Given records -
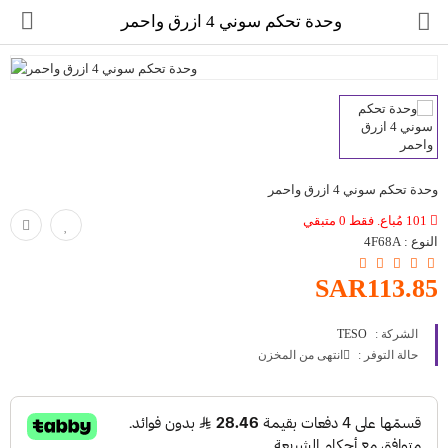
وحدة تحكم سوني 4 ازرق واحمر
وحدة تحكم سوني 4 ازرق واحمر
مجموعة
101 مُباع. فقط 0 متبقي
النوع :
4F68A
العروض
SAR113.85
الكترونيات
الشركة :
TESO
المنزل
حالة التوفر :
انتهى من المخزن
العناية الشخصية
العاب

Task details - Taking each record in turn, retype it exactly and drop any picture.

Task output -
وحدة تحكم سوني 4 ازرق واحمر
وحدة تحكم سوني 4 ازرق واحمر
مجموعة
101 مُباع. فقط 0 متبقي
النوع :
4F68A
العروض
SAR113.85
الكترونيات
الشركة :
TESO
المنزل
حالة التوفر :
انتهى من المخزن
العناية الشخصية
العاب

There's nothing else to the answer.